Oft ist Daphnes Argument bei Diskussionen zu diesem Thema, dass es mir gegenüber unfair ist und ich auf diese Weise nicht selbständig werde, doch meine beste Freundin kann nicht wissen, wie hart es für mich war, als ich jeden Tag nach der Schule – damals musste mein Dad mich abholen, weil Mom das Haus nicht verlassen konnte – ihr Weinen aus dem Schlafzimmer hören musste.

Als sie erst viele Wochen und Sitzungen mit ihrer Psychotherapeutin später anbot, mit mir ein Eis essen zu fahren, war ich einfach nur glücklich, meine Mom wieder halbwegs normal zu sehen.

Ich beende meine Grübelei, als mir plötzlich auffällt, dass ich unbewusst den Weg am Friedhof entlang gewählt habe. Vorsichtig blicke ich mich um, doch kann keine anderen Menschen entdecken.
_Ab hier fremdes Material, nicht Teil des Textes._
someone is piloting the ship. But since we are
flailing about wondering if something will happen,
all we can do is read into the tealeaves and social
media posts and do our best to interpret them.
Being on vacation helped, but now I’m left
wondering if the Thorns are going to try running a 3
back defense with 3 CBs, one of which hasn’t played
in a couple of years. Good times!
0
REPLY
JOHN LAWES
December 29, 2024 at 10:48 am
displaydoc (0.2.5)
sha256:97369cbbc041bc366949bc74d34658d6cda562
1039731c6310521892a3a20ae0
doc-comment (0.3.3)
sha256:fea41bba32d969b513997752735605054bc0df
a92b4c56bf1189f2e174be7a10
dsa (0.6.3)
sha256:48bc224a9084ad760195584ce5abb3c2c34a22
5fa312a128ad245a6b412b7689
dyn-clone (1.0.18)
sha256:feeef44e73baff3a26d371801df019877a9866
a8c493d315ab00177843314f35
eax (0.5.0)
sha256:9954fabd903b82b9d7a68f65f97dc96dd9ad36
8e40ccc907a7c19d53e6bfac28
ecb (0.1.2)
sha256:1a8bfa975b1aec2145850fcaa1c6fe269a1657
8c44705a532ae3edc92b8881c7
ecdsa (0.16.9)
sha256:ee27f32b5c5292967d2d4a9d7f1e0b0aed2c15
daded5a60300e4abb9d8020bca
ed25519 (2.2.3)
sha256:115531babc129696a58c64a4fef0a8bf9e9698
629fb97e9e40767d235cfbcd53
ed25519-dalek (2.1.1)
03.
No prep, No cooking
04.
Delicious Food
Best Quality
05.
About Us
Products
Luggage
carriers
Kurzerhand schließe ich mein Fahrrad am Zaun neben dem Eingang an und betrete das Gelände, während ich meinem Vater eine kurze Nachricht schicke, damit er sich keine Sorgen macht, wo ich bleibe.

Dad

Komme ein bisschen später.
Bin noch bei Shawn.

Er wird wissen, was das bedeutet und da ich den Friedhof in der letzten Zeit gemieden habe, wird er vermutlich auch froh darüber sein, dass ich ausnahmsweise dazu bereit bin hierher zu gehen.

Dass ausgerechnet Shawn selbst oder vielmehr sein Wiederauftauchen der Auslöser dafür war, würde mir ohnehin niemand glauben.

Als hätte ich Blei in meinen Schuhen, gehe ich mit schweren Schritten die schmalen Wege zwischen den einzelnen Gräbern entlang.

Schon immer hat der örtliche Friedhof eine bedrückende Stimmung in mir ausgelöst. Es ist alles so still und selbst die Vögel scheinen hier kaum oder nur ganz leise Geräusche von sich zu geben und wenn man Leuten begegnet, schauen sie einen mit diesen traurigen, mitleidigen Augen an.

In den ersten Wochen und Monaten nach Shawns Tod bin ich entweder abends oder manchmal sogar nachts zu seinem Grab gegangen, weil ich die Blicke der anderen Menschen nicht ertragen konnte.

Ein Teenager auf einem Friedhof wird einfach immer bemitleidet.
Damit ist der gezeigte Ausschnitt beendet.